DATA FOR THIS TASK Start Marker
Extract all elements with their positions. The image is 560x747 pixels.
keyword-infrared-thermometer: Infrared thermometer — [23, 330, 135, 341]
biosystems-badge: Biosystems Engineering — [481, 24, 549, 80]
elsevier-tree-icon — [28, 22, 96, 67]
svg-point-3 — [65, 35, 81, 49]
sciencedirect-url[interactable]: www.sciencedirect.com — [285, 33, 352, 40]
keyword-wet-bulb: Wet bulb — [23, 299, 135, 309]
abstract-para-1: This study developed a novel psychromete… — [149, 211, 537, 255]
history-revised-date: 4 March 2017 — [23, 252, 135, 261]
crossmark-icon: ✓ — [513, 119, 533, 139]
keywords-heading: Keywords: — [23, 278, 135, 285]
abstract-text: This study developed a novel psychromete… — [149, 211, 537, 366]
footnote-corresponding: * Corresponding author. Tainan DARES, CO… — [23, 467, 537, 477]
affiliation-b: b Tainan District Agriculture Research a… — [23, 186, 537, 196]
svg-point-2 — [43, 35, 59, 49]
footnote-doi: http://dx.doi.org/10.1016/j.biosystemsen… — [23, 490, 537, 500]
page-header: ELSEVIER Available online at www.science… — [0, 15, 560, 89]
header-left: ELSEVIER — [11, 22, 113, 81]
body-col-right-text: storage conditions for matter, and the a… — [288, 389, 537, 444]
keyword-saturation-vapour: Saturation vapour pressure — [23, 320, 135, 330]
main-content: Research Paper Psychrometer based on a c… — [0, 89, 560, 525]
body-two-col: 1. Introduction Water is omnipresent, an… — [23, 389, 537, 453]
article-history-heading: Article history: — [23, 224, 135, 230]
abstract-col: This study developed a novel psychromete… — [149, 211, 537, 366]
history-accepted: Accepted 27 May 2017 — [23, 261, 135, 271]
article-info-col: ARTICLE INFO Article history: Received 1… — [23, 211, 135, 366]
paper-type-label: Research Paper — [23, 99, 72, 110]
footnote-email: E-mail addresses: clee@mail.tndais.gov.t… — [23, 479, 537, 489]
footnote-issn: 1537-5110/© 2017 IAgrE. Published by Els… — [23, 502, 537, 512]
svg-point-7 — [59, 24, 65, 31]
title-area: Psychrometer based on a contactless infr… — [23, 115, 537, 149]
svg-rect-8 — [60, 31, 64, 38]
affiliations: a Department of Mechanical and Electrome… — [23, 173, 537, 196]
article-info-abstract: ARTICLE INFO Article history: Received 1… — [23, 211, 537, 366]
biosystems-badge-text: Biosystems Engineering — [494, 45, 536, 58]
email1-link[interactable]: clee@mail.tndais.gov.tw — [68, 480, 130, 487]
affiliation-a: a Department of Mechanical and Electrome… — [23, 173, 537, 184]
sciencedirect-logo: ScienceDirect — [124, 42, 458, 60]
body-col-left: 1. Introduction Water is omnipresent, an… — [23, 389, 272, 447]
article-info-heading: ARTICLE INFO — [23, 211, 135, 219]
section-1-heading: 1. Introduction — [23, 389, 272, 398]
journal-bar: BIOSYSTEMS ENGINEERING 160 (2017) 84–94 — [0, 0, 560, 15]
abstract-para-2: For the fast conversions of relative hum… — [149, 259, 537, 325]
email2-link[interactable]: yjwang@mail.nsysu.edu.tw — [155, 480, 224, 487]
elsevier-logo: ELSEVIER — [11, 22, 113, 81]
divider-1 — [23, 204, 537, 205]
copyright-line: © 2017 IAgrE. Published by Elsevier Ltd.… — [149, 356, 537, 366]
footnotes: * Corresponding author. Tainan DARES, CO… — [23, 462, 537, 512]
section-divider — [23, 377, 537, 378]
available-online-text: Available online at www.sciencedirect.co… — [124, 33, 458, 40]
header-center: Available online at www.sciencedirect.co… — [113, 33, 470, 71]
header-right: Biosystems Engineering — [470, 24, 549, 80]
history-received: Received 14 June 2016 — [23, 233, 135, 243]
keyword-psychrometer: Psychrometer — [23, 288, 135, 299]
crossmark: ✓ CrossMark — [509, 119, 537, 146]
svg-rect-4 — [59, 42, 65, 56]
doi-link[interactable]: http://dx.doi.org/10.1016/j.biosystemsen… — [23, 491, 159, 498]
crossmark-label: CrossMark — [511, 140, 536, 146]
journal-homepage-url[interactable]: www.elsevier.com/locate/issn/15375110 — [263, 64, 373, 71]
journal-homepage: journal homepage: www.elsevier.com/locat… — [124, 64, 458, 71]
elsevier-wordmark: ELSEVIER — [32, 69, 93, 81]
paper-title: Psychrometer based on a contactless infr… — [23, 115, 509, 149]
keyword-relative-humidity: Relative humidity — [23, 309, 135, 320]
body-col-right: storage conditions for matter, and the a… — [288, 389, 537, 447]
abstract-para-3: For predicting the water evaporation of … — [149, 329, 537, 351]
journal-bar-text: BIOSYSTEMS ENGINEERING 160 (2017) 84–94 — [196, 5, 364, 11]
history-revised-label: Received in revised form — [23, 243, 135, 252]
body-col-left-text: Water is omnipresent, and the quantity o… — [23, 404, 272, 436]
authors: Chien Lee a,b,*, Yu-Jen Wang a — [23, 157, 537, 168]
DATA FOR THIS TASK End Marker
_TASK DESCRIPTION_.
Filter the listing above for the string "logo" and copy every matching line.

_WRITTEN REPLY_.
sciencedirect-logo: ScienceDirect — [124, 42, 458, 60]
elsevier-logo: ELSEVIER — [11, 22, 113, 81]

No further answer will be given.